吃下整整四碗飯, 吞咽下了所有被燉得軟爛的肉塊,母親這才滿意地點了點頭,撫著青涿的腦袋低聲哄:“小涿真乖。”

碗筷磕碰出叮當的脆響, 母親系上圍裙, 又守在洗碗池前開始新一輪的忙碌。

青涿踉蹌走到床邊倒下, 用平躺的姿勢緩解胃部沈重的垂墜感和撕裂感。

他閉著眼,溫熱的手掌隔著層皮肉摸向自己的胃, 小心翼翼如羽毛刮搔, 心裏迷迷糊糊地疲憊起來。

說來真的很怪, 明明感覺食物已經多到要堆到喉嚨口了,一直扭曲難受的胃卻死死攔下了它們, 極為不舍地包囊在它撐大變薄的肉膜之內,吐也吐不出來。

躺了快一個小時, 青涿終於從極端腹脹中緩過來,爬起身走到書桌前坐下, 從書包裏照出老師留下的作業翻開。

下午的體育課上他寫了一些,留回家的不多, 只剩下一張英語卷子和一篇語文的課外閱讀。

初二的英語涉及不到覆雜的語法和單詞,他很快寫完,拿出那篇語文閱讀,在黃澄澄的燈光下掃了眼標題。

《我的單親媽媽》

單親媽媽……青涿也是單親家庭, 從記事起便是和母親在一起生活。他曾向媽媽問過,自己的爸爸去了哪裏,但聽聞此言的母親卻露出了比他更疑惑的表情。

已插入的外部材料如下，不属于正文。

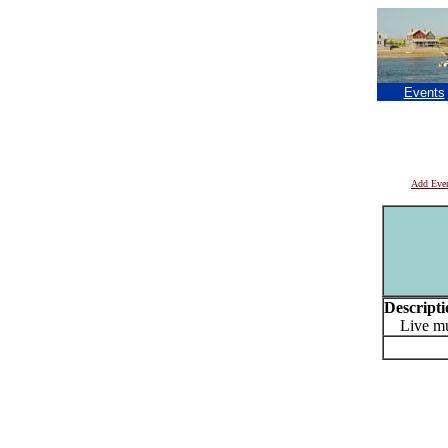
Events
Add Eve
Descripti
Live mu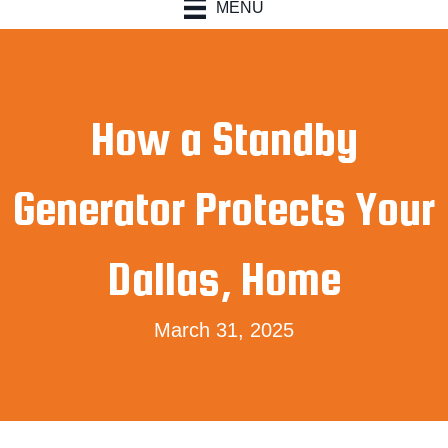
MENU
How a Standby
Generator Protects Your
Dallas, Home
March 31, 2025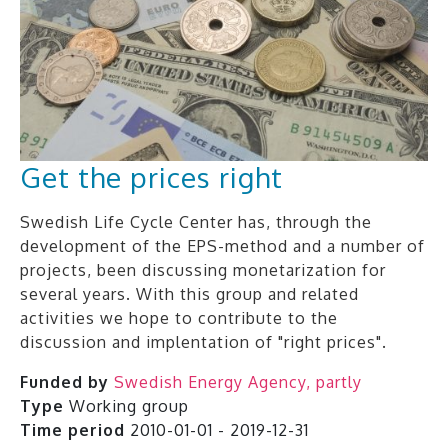
Get the prices right
Swedish Life Cycle Center has, through the
development of the EPS-method and a number of
projects, been discussing monetarization for
several years. With this group and related
activities we hope to contribute to the
discussion and implentation of "right prices".
Funded by
Swedish Energy Agency, partly
Type
Working group
Time period
2010-01-01 - 2019-12-31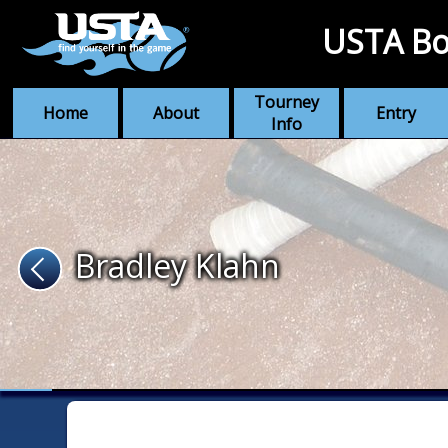
USTA Bo
Tourney
Home
About
Entry
Info
Bradley Klahn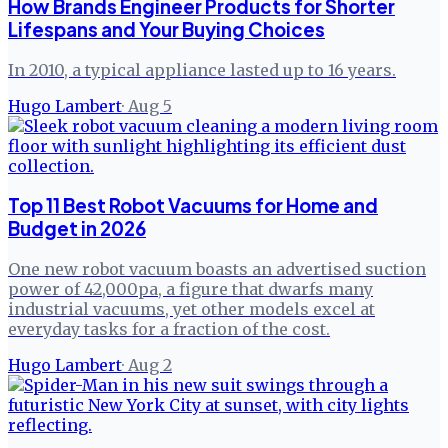
How Brands Engineer Products for Shorter
Lifespans and Your Buying Choices
In 2010, a typical appliance lasted up to 16 years.
Hugo Lambert
·
Aug 5
Top 11 Best Robot Vacuums for Home and
Budget in 2026
One new robot vacuum boasts an advertised suction
power of 42,000pa, a figure that dwarfs many
industrial vacuums, yet other models excel at
everyday tasks for a fraction of the cost.
Hugo Lambert
·
Aug 2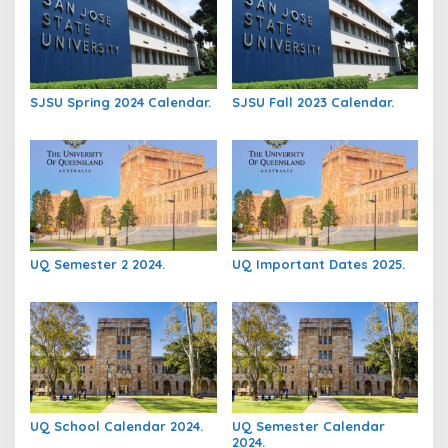
SJSU Spring 2024 Calendar.
SJSU Fall 2023 Calendar.
UQ Semester 2 2024.
UQ Important Dates 2025.
UQ School Calendar 2024.
UQ Semester Calendar
2024.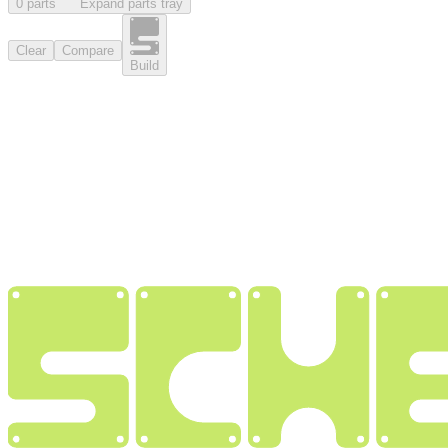
0
part
s
Expand parts tray
Clear
Compare
Build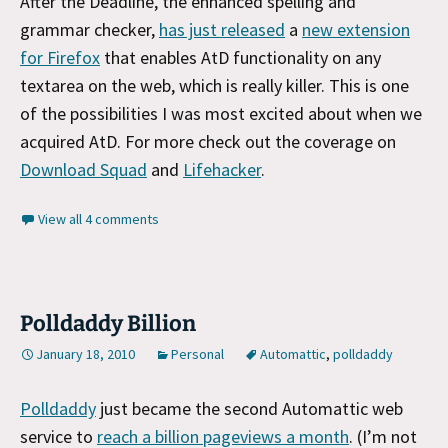
After the Deadline, the enhanced spelling and
grammar checker,
has just released
a
new extension
for Firefox
that enables AtD functionality on any
textarea on the web, which is really killer. This is one
of the possibilities I was most excited about when we
acquired AtD. For more check out the coverage on
Download Squad
and
Lifehacker
.
View all 4 comments
Polldaddy Billion
January 18, 2010
Personal
Automattic
,
polldaddy
Polldaddy
just became the second Automattic web
service to
reach a billion pageviews a month
. (I’m not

“你是媽媽的孩子啊,為什麽一定要有爸爸呢?”母親說。

年幼的青涿被她的邏輯繞進去, 說不清為什麽,後來長大了, 為了防止觸及母親的傷心事,他更是沒再提過那個消失的父親。

“啪”

青涿按亮了書桌邊上的臺燈,昏黃的卷子被照亮許多。

臺燈罩有些臟了,除了表面灰塵外,罩子裏頭還有一些黑黑的、長著腿和觸須的飛蟲屍體。它們感受到光亮便會竭盡可能地鉆入燈罩,最後被燈泡燙死,焦化的僵硬屍身掉落在燈罩內,再也出不去。

青涿收回視線,一行行慢慢地讀過這篇文章。

作者擁有一位執拗的單親母親,她是大傘,是雌鷹,永遠不知道累似的,幾乎每分每秒都會用眼睛慈愛地註視著自己的孩子,為孩子掃去一切阻礙。

盡管有時,她會做出一些讓人無法理解的舉動。

【媽媽聽說,吃到餃子裏的硬幣是一種祝福,她笑著告訴我,今天的餃子裏她放了些硬幣,誰能吃到誰就是幸運兒。】

【好多硬幣……我吃到的餃子裏,都有硬幣,我甚至能嘗出它們身上那股金屬的味道…奇怪,媽媽卻一直沒吃到,還笑著說我是幸運的孩子。】

【但我總感覺,她那天喉嚨吞咽的動作有些奇怪。】

青涿眼睛忽然有些難受,好像進了什麽灰塵,他瞇起眼眨了幾下。

【還有一次,我數學考砸了,郁悶地拿著那張沒及格的卷子回家,連飯也沒吃兩口。媽媽看在眼裏,什麽都沒說。】

【我第二天醒來時現在床頭櫃上發現了那張試卷。】

【題幹的每個字、我寫下的每個字都被媽媽剪開,重新用膠帶拼合在一起,組成了新的題目和答案……在這張醜陋可笑的試卷裏,我拿了滿分。】

卷子上的字抖動起來,不規律地開始脹大縮小,如同活物。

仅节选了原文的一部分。